Piero della Francesca (Borgo San Sepolcro, c. 1420 – 1492), The Baptism of Christ, c. 1445, tempera on panel, 167 cm x 116 cm, National Gallery, London
The representation of this evangelical scene is very peculiar: it doesn’t intend to tell the event in its actual reality, but rather through its multiple meanings.
Jesus is the absolute protagonist. He’s at the center of the painting, in a meditative attitude, about to be baptised by John the Baptist. The solemnity of the scene is stressed in some way by the presence of the Holy Spirit in the form of a dove and by the three angels on the left, attending the event with calm and emotional involvement.

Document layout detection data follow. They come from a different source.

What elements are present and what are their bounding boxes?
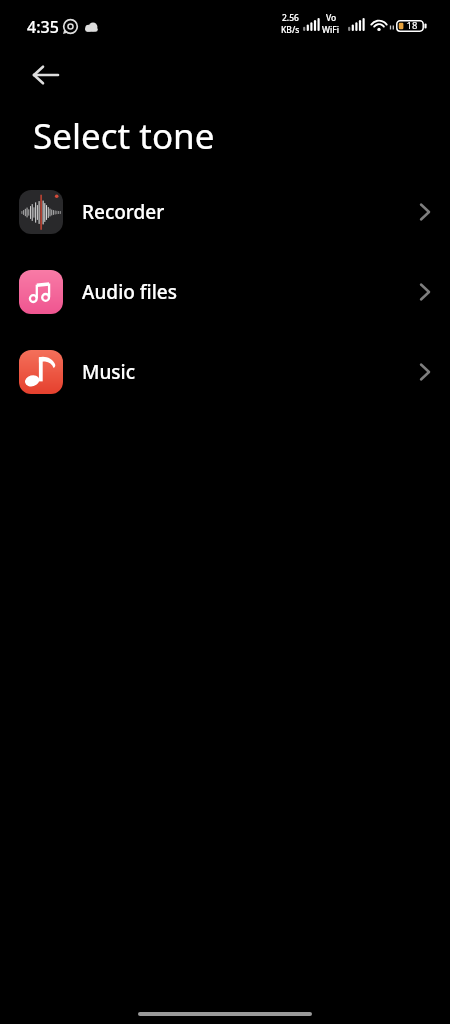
button[interactable] — [22, 55, 70, 95]
button[interactable]: Music — [0, 332, 450, 412]
staticText: Audio files — [82, 279, 177, 305]
button[interactable]: Audio files — [0, 252, 450, 332]
staticText: 18 — [404, 19, 420, 32]
staticText: Music — [82, 359, 136, 385]
staticText: Vo — [326, 12, 337, 24]
staticText: Select tone — [33, 112, 215, 160]
button[interactable]: Recorder — [0, 172, 450, 252]
staticText: Recorder — [82, 199, 165, 225]
staticText: KB/s — [281, 24, 300, 36]
staticText: 4:35 — [27, 16, 59, 38]
staticText: WiFi — [322, 24, 340, 36]
staticText: 2.56 — [282, 12, 299, 24]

The landscape is beautiful. It resembles the hills around Arezzo, Italy, where the painter grew up and spent all his life. The reference to the Jordan River is virtually symbolic, because the water that can be seen behind Jesus is more like a small puddle than an actual river. However, the clearness of its water is important, because we can note that the precious, refined oriental garments of some characters that apparently have nothing to do with the evangelical scene are reflected in it.

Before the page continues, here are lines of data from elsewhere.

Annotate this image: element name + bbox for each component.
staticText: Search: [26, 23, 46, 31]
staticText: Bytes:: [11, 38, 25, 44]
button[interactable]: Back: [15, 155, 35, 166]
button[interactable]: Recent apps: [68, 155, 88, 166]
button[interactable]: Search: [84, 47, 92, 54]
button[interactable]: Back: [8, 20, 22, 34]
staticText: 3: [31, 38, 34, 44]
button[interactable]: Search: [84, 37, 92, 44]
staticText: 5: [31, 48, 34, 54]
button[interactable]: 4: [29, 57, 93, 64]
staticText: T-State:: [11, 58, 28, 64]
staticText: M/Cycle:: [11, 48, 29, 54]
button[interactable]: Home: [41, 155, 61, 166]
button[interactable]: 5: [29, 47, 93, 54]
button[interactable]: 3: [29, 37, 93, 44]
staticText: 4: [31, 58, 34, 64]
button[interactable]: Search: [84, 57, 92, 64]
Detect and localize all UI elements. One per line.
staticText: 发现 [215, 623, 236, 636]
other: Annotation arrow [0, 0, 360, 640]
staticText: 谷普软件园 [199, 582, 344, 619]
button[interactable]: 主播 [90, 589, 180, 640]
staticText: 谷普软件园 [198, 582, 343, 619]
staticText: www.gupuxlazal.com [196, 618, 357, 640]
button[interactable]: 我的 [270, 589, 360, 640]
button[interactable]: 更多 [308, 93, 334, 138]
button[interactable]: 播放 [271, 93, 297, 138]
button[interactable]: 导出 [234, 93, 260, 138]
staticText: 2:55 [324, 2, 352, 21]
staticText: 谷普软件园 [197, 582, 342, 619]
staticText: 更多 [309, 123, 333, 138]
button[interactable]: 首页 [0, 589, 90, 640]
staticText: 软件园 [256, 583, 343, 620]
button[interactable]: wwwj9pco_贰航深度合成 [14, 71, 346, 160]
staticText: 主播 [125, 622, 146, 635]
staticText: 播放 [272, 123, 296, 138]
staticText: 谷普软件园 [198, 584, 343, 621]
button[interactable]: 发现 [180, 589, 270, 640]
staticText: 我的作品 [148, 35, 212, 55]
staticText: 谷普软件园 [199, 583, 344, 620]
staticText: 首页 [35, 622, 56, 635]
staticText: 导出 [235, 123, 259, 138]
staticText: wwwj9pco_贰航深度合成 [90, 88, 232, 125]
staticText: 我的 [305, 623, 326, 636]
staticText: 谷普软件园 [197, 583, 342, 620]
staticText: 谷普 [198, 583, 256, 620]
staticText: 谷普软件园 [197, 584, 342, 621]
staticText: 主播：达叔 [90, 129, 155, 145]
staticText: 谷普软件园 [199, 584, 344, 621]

This is probably a reference to the Council of Florence of 1439, which sanctioned - though only for a few years - the reconstituted peace and unity between the Eastern churches, represented by those three characters in the bottom right corner, and the Western churches. This is also plausible because the panel was commissioned by the Camaldolese monks of Borgo San Sepolcro; it had been possibly wanted by the deceased abbot Ambrogio Traversari, who had participated in the above-mentioned Council.
The power of the light in this table is impressive. It seems to bounce on the body of Christ and on the body of the penitent on the right, who is taking his clothes off. The result of this is that both the trees on the foreground and those on the background are sharply visible.
Despite the rigorous geometric construction of the painting and the perfection achieved in every detail (just note the carefully-portrayed flowers and herbs on the foreground), the panel exudes a strong religiousness, by making evident the presence of the sacred.
In the absolute silence, we can almost hear the voice of the Father: “This is my beloved son, with whom I am well pleased” (Matthew 3:17).